For the record, Middlebury College does not require its students who get government-guaranteed loans to get them directly from the Federal Government.

So says Tom Little, the Vice President and General Counsel of the Vermont Student Assistance Corporation (VSAC), clearing up a misunderstanding that led to an error in Tuesday’s post about VSAC.

Whose executives and workers could not have been too cheerful yesterday, when they heard that President Barack Obama’s budget included a proposal to do away with guaranteed student loans through private companies.

VSAC officials were still trying to get the details late in the day, but the Corporation’s spokesperson, Irene Racz, “it sounds like they want to move everybody to direct lending.”

That wouldn’t totally put VSAC out of business. It could survive – though no doubt as a smaller, less prominent, organization – servicing and guaranteeing student loans.

But don’t count VSAC out yet. Unlike many student lending outfits, it’s a non-profit corporation. It has worked closely with all three of Vermont’s representatives in Congress. All of three of them have influence in Washington, and Sen. Patrick Leahy has influence squared. If he decides to fight for VSAC, he’s likely to prevail.

This was an interesting week for Vermont Newsguy, with two unprecedented occurrences (OK, “unprecedented” after less than three months is a small distinction, but now and then you gotta go with what you got).

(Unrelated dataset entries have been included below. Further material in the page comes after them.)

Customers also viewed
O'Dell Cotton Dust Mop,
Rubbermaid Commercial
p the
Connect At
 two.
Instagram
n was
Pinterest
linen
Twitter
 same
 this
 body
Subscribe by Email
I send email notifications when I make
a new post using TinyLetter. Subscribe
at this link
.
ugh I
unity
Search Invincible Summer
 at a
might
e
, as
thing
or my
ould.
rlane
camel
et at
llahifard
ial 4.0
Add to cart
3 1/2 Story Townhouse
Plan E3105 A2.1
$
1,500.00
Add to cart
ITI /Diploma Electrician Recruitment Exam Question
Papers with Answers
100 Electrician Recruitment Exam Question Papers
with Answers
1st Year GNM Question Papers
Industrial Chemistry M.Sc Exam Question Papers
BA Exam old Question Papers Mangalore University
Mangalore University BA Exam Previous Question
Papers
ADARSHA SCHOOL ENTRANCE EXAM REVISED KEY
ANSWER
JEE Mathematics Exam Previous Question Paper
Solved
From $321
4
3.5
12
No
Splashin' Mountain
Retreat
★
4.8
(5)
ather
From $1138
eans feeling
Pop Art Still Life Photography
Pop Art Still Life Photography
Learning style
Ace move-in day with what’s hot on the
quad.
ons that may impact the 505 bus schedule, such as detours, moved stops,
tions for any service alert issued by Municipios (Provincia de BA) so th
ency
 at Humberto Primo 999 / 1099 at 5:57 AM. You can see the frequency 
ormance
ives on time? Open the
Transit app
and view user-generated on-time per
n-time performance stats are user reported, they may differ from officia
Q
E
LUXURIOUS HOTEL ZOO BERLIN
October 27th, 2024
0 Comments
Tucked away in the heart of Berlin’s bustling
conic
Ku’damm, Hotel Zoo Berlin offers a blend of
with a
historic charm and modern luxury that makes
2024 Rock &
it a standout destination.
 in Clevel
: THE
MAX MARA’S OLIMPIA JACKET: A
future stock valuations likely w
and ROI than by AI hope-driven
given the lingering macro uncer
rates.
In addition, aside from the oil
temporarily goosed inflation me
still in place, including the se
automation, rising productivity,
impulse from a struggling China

For the first time, a post (yesterday’s) was devoted to the goings-on in just one Vermont town. Or, in this case, city. It was Newport, to which the American Institute of Architects is going to send a Design Assistance Team next month to help local residents make plans to spruce up the downtown area.

I knew about the goings-on in Newport because I live nearby. The way the world works is that nobody lives nearby everyplace, and it’s quite possible that something just as interesting is going on near where you live.

If so, let me know. Look toward the upper right hand corner of your screen. It says, “Send a news tip.” That, believe it or not, is the place to click to send a news tip. As in the case of the Newport planning, the tip doesn’t have to be about a scandal or a controversy. An incident, plan or trend can be interesting even if it doesn’t enrage anyone. (Besides, just wait. It probably will by and by).

(Oh, and right above “send a news tip,” it says “donate.” A few readers have this week. Thanks. Others are invited to follow their example.)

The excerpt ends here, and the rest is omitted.